Friday, February 3, 2012

How do you get spherical symmetry from all that junk?

For the last couple of posts, I've been all excited because I say I've written a spherically symmetric wave function for two electrons bound to a central charge. I know you must be thinking: the guy is nuts. Look at the wave function, and it's got all kinds of stuff in theta and phi; it's got one electron leaning this way and another one leaning that way. How can you possibly get spherical symmetry from all that junk?

It's a good question and it actually goes to the heart of some very deep issues in quantum mechanics. When Schroedinger invented the wave function in 1926, the big motivation was to put the mysteries of quantum theory firmly in the realm of causal interactions taking place in real space-time. It was a huge success for the hydrogen atom. But almost immediately, everyone who was anybody understood that the obvious generalization to multi-particle systems took you into 3n-dimensional phase space, where n is the number of particles. So the helium atom has to be solved in six-dimensional phase space, not in "real" space-time. It's a problem.

What people seem to forget is that these n-dimensional solutions, although mathematically correct, seem to overspecify things to a certain extent. The obvious example is the phase of the wave function: clearly, you can multiply a solution by any arbitrary phase and it's still the same physical solution. But the bigger problem is the whole business of the particles. The generalized n-dimensional Schroedinger equation requires you to describe the physics in terms of particles being here and there; but in reality, you are not allowed to distinguish between different particles. So there is something called "symmetrization" you have to do with your solution, which means your saying "A is here and B is there OR B is here and A is there...". Or something like that.

But in our deepest understanding of reality, we can't really believe that electrons A and B have independent existence...otherwise, why would we have this whole structure for interchanging them and getting the same physics? And yet we don't seem to know how to solve for a system of electrons without starting off, in our human perspective, by labelling them A, B, C etc, as though they are independent, distinguishable entites; and then, after the work is all done, we "symmetrize" the solution, effectively robbing the electrons of their independent existence. We just don't know how to get there without without going through that whole song-and-dance.

In the case of proto-helium, I have one electron biased towards the Northern Hemisphere, and the other one biased towards the south. The angular dependences of charge density are cos-squared for the first one, as measured from the North Pole, and sin-squared for the other one: obviously the charge density is uniform over the sphere. Similarly, the spin orientations add up so that the first one is pointing everywhere radially outwards, and the second one everywhere radially inwards: the total spin must therefore be everywhere zero. It's almost obvious that if I had started with one electron in the eastern hemisphere and the other in the west, I would have gotten the same physical solution in the end. The whole north-south orientation was just a convenient fiction that helped us do our bookkeeping.
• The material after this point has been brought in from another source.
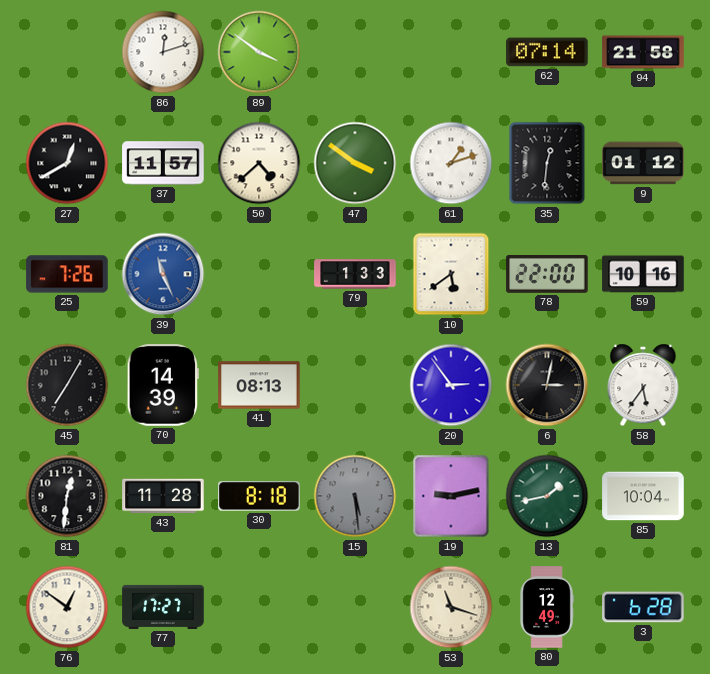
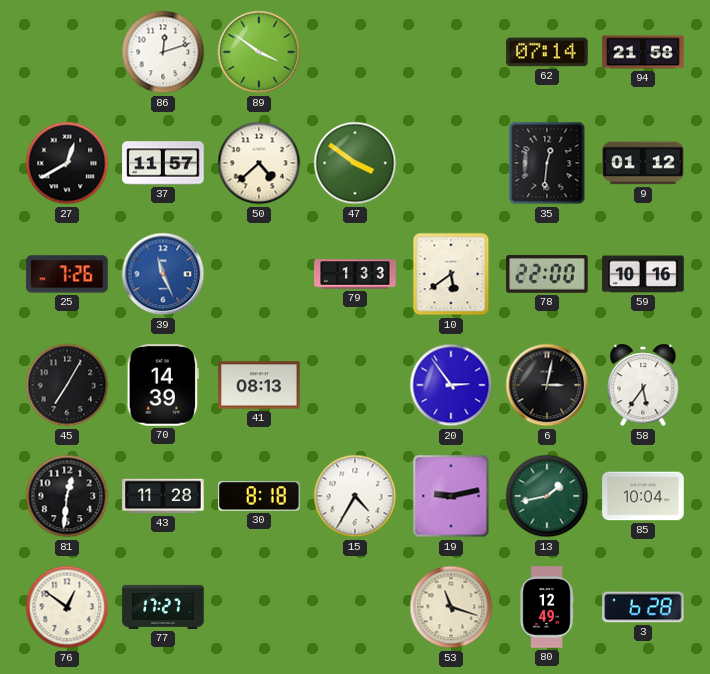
61: 1:12 -> none
15: 5:29 -> 4:35
15 dial: grey -> white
The big question is: if every physical manifestation of our solution is spherically symmetrical, then why does the equation have so much intricate structure built into it? The answer can only be that there is a huge redundancy built into the n-dimensional Schroedinger equation, and it flows from the premise that we must start off with independent distinguishable particles. If, in the end, we get a physical solution which contains no trace of those independent entities, we have to ask ourselves: did those independent electrons ever really exist?